### WHAT TO DO
Search the records for "under". Report every line where it occurs.
|---|
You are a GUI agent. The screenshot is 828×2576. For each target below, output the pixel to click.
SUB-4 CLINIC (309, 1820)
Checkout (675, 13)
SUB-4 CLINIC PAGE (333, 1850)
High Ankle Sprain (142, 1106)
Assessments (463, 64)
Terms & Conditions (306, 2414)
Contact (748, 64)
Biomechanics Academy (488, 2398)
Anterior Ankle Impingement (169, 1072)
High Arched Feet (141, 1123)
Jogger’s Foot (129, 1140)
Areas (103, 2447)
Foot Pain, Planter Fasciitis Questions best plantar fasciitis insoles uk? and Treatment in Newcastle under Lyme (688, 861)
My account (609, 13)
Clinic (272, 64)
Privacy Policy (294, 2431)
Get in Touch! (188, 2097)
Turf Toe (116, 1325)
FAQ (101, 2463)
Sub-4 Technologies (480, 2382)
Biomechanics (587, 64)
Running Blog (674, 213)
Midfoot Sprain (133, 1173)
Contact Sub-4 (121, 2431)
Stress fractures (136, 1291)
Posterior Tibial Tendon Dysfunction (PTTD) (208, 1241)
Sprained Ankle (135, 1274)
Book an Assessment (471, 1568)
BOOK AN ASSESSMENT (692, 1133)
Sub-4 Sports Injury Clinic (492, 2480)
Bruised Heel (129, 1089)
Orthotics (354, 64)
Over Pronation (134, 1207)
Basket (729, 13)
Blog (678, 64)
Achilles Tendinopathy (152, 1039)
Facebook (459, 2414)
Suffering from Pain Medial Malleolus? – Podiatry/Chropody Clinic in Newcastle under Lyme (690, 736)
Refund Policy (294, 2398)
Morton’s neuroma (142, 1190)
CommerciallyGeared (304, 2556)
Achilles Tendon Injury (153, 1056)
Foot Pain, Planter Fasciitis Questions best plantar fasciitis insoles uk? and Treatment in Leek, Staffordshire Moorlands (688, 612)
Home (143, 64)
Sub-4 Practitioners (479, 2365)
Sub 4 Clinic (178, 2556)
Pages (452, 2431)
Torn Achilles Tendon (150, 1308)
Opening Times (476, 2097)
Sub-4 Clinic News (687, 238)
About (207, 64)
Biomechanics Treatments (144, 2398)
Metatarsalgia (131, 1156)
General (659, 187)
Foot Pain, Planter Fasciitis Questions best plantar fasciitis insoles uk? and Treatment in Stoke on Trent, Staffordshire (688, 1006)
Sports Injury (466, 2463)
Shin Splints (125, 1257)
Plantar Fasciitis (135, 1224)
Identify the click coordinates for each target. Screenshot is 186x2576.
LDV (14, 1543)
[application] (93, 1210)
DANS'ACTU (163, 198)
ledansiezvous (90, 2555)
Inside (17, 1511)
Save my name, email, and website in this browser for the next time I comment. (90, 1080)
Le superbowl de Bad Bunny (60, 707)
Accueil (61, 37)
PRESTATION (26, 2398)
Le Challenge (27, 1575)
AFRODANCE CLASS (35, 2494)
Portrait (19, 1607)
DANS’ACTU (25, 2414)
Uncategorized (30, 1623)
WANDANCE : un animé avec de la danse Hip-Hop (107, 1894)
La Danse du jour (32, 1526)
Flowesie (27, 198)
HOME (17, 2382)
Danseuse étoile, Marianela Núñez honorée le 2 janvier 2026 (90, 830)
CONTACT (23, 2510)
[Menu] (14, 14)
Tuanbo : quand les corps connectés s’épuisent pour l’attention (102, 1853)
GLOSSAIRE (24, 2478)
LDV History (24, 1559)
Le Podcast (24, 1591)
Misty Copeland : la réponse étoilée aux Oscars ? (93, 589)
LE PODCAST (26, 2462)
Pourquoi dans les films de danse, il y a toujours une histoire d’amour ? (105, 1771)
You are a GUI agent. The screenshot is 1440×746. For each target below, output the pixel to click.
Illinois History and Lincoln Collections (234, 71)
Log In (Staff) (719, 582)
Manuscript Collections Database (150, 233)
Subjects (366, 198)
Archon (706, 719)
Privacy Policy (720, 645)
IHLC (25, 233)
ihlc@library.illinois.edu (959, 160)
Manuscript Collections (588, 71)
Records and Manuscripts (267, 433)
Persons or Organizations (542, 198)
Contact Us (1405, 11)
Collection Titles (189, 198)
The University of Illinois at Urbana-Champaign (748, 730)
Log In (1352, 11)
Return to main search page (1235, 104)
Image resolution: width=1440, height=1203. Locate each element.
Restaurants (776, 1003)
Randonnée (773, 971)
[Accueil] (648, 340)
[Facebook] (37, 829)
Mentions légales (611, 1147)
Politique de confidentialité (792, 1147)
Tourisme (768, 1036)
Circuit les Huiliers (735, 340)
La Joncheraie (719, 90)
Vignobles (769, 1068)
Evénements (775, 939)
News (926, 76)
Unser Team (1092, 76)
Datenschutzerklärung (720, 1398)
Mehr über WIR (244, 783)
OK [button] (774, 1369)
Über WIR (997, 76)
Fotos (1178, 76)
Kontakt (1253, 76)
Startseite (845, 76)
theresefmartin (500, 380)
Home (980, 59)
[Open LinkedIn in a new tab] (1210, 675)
|---|
### TASK SOLUTION
Foot Pain, Planter Fasciitis Questions best plantar fasciitis insoles uk? and Treatment in Newcastle under Lyme (688, 861)
Suffering from Pain Medial Malleolus? – Podiatry/Chropody Clinic in Newcastle under Lyme (690, 736)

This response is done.